**What you should do:** Calculate how many lines of the data hold "register". The answer consists of that number only.
==== Material for the task
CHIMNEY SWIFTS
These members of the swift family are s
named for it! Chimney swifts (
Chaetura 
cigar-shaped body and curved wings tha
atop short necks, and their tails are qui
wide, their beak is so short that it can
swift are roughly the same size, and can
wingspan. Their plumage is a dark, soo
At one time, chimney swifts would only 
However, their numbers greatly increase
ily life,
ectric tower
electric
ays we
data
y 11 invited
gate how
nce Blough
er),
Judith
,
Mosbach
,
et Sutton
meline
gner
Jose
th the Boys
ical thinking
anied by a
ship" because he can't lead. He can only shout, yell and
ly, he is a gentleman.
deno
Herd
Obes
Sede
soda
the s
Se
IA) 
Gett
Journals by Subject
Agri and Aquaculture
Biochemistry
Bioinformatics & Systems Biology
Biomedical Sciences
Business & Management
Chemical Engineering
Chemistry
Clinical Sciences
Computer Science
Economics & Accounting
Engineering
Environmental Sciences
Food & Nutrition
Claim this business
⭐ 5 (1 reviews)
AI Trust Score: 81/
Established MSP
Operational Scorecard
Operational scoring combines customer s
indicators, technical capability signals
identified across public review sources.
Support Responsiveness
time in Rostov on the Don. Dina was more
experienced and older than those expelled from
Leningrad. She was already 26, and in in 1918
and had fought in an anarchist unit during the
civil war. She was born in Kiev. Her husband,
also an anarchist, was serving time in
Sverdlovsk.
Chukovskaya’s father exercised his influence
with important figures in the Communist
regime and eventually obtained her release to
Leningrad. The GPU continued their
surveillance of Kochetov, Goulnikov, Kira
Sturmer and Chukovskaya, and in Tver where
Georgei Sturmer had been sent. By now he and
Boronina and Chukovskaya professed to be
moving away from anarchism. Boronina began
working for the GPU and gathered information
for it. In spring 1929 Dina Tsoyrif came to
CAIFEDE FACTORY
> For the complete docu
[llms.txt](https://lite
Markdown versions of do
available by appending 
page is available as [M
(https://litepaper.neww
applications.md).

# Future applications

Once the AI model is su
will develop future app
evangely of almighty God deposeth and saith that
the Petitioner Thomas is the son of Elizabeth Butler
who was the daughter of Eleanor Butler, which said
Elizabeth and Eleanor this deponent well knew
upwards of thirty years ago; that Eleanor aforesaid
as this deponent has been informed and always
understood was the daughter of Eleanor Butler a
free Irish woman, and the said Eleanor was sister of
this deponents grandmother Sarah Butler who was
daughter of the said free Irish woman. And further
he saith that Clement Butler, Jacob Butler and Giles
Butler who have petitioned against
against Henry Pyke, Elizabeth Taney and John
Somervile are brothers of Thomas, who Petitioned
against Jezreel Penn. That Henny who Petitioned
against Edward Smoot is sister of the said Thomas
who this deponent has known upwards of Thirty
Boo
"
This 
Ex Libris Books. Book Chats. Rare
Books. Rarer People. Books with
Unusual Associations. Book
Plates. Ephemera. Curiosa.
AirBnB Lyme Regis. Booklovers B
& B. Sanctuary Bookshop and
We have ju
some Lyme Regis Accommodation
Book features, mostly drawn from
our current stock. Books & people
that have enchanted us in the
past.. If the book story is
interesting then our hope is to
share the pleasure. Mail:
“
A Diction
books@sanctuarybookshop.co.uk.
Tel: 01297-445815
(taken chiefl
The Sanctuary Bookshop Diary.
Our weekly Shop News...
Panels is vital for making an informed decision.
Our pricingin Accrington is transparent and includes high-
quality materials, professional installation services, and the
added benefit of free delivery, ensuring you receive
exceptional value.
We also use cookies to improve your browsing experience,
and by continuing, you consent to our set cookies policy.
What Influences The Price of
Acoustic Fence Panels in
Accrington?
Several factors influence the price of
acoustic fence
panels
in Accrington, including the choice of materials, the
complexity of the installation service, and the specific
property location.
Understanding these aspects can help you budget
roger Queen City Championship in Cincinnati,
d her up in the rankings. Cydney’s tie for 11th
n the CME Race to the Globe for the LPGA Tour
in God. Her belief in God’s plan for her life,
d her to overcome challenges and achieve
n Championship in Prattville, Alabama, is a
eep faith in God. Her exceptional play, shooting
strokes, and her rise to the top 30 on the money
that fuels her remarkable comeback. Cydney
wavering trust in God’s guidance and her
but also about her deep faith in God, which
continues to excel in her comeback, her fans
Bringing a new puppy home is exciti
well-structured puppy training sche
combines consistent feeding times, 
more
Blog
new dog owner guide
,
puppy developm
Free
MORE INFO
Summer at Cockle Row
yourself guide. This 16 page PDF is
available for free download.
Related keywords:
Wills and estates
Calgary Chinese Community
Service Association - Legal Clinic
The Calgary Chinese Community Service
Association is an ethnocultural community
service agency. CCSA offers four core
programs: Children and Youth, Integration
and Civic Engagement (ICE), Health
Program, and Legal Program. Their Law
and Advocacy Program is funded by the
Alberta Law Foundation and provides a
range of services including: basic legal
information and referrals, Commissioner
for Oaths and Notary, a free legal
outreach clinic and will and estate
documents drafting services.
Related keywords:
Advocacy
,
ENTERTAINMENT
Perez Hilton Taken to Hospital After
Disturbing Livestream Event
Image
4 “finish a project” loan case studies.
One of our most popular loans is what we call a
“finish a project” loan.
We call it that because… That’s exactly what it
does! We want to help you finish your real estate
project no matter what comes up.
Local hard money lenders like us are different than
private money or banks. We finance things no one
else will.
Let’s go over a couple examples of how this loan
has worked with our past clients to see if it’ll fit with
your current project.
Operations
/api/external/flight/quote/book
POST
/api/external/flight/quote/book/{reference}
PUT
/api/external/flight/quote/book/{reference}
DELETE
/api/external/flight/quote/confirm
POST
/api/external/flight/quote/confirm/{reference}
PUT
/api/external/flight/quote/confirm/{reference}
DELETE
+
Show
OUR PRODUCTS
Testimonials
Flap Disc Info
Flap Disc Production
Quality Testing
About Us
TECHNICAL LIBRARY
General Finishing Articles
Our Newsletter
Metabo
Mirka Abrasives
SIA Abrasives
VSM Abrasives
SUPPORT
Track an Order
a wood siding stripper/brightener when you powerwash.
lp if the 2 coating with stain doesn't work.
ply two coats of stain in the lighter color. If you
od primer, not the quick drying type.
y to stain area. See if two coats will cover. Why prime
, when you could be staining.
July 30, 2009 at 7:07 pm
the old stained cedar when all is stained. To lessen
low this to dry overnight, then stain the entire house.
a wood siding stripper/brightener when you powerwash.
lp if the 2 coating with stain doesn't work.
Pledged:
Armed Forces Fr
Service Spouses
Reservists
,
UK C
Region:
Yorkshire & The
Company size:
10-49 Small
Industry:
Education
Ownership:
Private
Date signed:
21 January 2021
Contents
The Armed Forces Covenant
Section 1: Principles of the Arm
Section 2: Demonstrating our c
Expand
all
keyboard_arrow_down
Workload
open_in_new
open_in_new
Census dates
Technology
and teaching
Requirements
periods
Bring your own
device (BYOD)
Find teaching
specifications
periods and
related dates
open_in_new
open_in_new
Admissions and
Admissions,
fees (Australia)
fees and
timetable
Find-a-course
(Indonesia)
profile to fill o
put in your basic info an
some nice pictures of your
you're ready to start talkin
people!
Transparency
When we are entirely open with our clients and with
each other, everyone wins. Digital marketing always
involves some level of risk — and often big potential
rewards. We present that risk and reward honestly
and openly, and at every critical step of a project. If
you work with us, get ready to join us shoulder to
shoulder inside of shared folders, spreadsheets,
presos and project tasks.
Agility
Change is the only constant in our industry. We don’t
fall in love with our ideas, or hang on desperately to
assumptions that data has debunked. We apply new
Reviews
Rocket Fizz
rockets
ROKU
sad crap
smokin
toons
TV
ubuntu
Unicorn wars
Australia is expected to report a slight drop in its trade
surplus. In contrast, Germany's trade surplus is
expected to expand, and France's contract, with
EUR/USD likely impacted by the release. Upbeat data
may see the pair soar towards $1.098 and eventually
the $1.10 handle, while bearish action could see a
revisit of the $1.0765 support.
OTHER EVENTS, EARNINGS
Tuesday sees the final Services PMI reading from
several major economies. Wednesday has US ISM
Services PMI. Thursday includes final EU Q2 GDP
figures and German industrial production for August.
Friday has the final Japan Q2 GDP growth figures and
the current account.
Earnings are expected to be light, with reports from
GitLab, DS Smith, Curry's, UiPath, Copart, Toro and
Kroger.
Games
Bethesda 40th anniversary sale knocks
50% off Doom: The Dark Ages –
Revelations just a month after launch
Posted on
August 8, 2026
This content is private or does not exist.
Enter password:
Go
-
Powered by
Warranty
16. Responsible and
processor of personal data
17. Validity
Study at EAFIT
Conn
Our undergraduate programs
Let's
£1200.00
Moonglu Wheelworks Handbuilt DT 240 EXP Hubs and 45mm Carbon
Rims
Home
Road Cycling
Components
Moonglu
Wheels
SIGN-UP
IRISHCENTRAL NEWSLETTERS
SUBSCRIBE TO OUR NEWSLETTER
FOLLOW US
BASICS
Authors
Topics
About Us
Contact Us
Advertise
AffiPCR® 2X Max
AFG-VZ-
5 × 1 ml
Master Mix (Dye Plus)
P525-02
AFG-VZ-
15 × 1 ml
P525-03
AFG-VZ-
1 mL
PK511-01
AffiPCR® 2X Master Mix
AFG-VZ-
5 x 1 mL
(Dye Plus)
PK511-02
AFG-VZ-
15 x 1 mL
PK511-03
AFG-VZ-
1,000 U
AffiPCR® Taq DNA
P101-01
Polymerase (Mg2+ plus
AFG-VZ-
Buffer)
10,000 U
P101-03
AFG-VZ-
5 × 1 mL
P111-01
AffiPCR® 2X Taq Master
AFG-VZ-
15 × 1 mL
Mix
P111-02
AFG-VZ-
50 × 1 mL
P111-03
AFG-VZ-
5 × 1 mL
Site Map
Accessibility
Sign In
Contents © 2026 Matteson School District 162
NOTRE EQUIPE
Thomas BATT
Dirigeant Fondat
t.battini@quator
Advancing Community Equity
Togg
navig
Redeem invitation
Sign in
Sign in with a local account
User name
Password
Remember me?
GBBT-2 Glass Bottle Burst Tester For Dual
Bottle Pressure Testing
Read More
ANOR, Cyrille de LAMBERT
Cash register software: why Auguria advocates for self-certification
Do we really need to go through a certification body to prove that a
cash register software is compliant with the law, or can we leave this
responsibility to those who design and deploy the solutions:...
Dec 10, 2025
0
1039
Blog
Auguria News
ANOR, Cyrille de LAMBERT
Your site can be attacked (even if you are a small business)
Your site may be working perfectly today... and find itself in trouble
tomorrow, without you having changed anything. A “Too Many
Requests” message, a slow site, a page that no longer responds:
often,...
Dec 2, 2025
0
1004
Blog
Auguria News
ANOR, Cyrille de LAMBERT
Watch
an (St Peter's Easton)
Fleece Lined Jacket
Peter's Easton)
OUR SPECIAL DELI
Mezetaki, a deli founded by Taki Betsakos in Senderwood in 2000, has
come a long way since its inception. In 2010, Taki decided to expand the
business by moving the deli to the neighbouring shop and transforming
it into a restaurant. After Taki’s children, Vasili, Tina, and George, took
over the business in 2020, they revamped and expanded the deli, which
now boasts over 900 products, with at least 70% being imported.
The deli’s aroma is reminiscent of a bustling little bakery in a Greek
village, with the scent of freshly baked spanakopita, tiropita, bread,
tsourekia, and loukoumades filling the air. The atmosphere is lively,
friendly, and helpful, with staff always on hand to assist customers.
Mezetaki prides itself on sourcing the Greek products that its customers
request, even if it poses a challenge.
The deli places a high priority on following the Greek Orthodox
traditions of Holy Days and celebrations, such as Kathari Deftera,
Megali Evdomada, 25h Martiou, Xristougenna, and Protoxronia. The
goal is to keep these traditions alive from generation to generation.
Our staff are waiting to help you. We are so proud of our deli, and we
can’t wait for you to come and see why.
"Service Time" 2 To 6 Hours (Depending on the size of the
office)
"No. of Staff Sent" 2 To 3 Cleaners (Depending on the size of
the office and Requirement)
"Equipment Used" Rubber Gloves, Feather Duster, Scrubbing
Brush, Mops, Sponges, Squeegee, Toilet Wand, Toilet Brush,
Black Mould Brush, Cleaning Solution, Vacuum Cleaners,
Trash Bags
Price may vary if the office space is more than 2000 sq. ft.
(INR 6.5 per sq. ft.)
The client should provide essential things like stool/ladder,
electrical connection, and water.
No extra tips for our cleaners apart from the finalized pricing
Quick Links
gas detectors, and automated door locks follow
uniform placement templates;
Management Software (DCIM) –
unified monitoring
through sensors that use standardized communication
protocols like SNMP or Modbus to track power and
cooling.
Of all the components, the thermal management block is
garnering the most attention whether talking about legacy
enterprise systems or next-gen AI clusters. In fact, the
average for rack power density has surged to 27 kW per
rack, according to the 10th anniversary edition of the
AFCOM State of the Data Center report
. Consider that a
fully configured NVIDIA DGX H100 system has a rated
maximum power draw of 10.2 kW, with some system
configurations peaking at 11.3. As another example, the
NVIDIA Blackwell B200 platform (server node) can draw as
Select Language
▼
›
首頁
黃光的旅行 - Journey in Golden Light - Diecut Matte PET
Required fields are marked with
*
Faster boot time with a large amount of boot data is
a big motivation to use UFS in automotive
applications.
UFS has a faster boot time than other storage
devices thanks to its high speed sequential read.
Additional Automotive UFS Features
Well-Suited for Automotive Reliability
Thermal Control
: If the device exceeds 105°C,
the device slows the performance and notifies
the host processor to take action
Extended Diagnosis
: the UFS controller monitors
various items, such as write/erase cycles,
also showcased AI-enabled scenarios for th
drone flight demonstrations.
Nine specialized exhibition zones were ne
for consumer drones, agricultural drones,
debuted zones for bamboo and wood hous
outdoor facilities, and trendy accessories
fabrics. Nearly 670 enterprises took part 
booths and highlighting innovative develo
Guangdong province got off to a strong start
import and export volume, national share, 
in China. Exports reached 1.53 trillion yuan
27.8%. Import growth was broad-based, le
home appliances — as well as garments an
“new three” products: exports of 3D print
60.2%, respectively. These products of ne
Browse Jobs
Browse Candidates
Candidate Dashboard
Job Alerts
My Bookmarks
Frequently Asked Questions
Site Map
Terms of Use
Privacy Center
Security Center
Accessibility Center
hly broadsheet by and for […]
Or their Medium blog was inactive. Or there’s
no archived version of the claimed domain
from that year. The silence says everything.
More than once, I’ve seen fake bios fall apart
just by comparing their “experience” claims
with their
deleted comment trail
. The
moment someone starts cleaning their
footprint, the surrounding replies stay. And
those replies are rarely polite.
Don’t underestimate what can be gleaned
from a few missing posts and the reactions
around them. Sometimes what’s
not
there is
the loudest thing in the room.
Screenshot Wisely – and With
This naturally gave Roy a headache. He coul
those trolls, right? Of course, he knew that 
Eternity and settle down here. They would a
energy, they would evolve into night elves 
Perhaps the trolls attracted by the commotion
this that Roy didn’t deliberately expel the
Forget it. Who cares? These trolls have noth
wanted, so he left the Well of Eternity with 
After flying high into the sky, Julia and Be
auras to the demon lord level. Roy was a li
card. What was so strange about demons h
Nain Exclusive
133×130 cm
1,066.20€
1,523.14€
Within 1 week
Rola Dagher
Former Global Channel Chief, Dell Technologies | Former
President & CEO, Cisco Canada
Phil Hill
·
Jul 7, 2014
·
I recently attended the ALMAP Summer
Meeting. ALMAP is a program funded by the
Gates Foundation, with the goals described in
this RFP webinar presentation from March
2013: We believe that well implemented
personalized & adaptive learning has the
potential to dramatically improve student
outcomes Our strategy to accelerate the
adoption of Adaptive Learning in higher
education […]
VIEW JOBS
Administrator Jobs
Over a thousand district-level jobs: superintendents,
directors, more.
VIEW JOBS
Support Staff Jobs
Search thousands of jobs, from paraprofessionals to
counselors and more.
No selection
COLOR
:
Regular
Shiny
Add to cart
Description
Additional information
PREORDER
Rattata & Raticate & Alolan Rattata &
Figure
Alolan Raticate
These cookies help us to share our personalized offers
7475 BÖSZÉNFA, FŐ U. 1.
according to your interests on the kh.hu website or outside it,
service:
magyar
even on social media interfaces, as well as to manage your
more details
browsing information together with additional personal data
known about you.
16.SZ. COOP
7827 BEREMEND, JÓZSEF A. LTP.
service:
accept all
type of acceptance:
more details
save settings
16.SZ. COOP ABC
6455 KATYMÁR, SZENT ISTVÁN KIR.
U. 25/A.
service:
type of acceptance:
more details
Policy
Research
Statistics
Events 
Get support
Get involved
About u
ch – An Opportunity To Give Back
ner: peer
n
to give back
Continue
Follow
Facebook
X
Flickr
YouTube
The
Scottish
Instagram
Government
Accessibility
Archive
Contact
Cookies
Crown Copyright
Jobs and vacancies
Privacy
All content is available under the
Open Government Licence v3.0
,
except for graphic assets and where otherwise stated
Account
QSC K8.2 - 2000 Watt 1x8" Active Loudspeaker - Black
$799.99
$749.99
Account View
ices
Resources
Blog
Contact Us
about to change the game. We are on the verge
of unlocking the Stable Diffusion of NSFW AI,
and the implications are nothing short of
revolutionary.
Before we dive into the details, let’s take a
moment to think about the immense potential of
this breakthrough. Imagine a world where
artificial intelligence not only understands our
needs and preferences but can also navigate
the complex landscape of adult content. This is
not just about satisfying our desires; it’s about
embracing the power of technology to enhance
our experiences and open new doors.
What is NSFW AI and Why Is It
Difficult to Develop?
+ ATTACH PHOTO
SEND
========
**Task answer:** 2